# How do I simplify $\log (1/\sqrt{1000})$?

How do I simplify $\log \left(\displaystyle\frac{1}{\sqrt{1000}}\right)$?

What I have done so far:

1) Used the difference property of logarithms $$\log \left(\displaystyle\frac{1}{\sqrt{1000}}\right) = \log(1) - \log(\sqrt{1000})$$

2) Used the exponent rule for logarithm

$$\log (1) - \frac{1}{2}\log (1000)$$

I'm stuck at this point. Can someone explain why and what I must do to solve this equation?

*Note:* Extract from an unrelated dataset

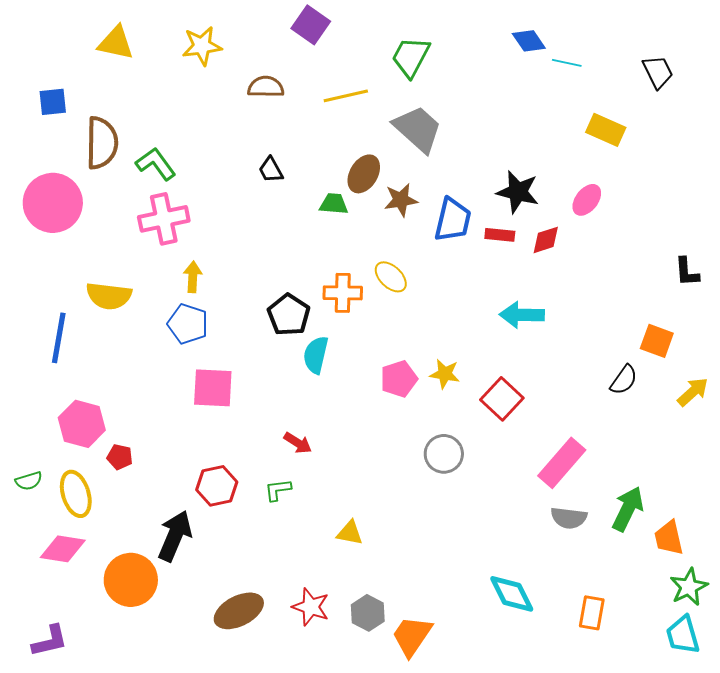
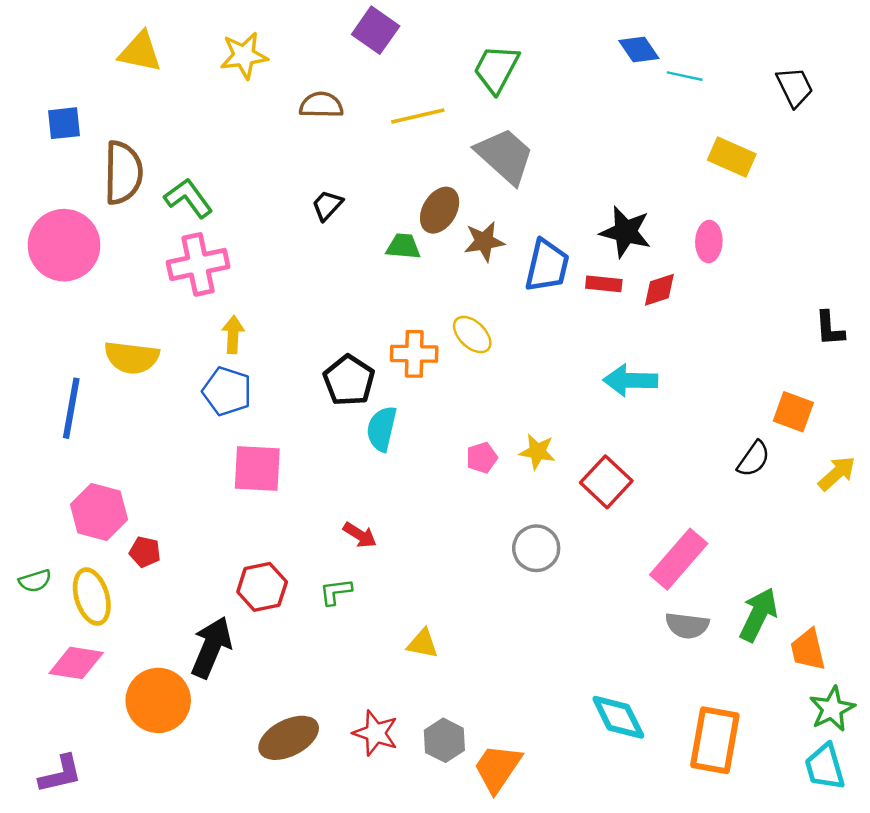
black trapezoid: (271, 170) -> (327, 205), turned 72
pink ellipse: (587, 200) -> (709, 242), turned -36
pink pentagon: (399, 379) -> (482, 458), size x0.7
orange rectangle: (592, 613) -> (715, 740), size x1.6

• $\log 10000 = \log 10^4 = 4 \log 10$ Jun 28, 2014 at 18:35
• $\log 1=0$ and $\log 10000=4\log 10$ so this become $-2\log 10$.
– Gina
Jun 28, 2014 at 18:36
• Looks like you added an extra $0$ to the $1000$ after the step (2).
– Cure
Jun 28, 2014 at 18:36

Hint: $$\frac{1}{\sqrt{1000}}=10^{-\frac{3}{2}}\qquad\mbox{and}\qquad\log x^a=a\log x$$

• Is the answwer -3/2log(10)? Jun 28, 2014 at 19:48
• @Prologue: Yes! Jun 28, 2014 at 19:50
• @Prologue Note that, in base 10, this simplifies to $-\frac{3}{2}.$ If you're in base $e$, then ignore the first part of this sentence. Jun 28, 2014 at 19:59

$$\log_{10} \left( \displaystyle \frac{1}{\sqrt{1000}} \right) = \log_{10} \left( \displaystyle \frac{1}{\sqrt{10^3}} \right) = \log_{10} \left( \displaystyle \frac{1}{{10^\frac{3}{{2}}}} \right) = \log_{10} \left( \displaystyle {{10^\frac{-3}{{2}}}} \right) = \displaystyle {{\frac{-3}{{2}}}}$$

$$\log_{10} \left( \displaystyle \frac{1}{\sqrt{1000}} \right) = \log_{10} \left( \displaystyle \frac{1}{\sqrt{10^3}} \right) = \log_{10} \left( \displaystyle \frac{1}{{10^\frac{3}{{2}}}} \right) = \log_{10} \left( \displaystyle {{10^\frac{-3}{{2}}}} \right) = \displaystyle {{\frac{-3}{{2}}}}$$

Sorry I accidently erased an answer. Please restore. I submit mine as another.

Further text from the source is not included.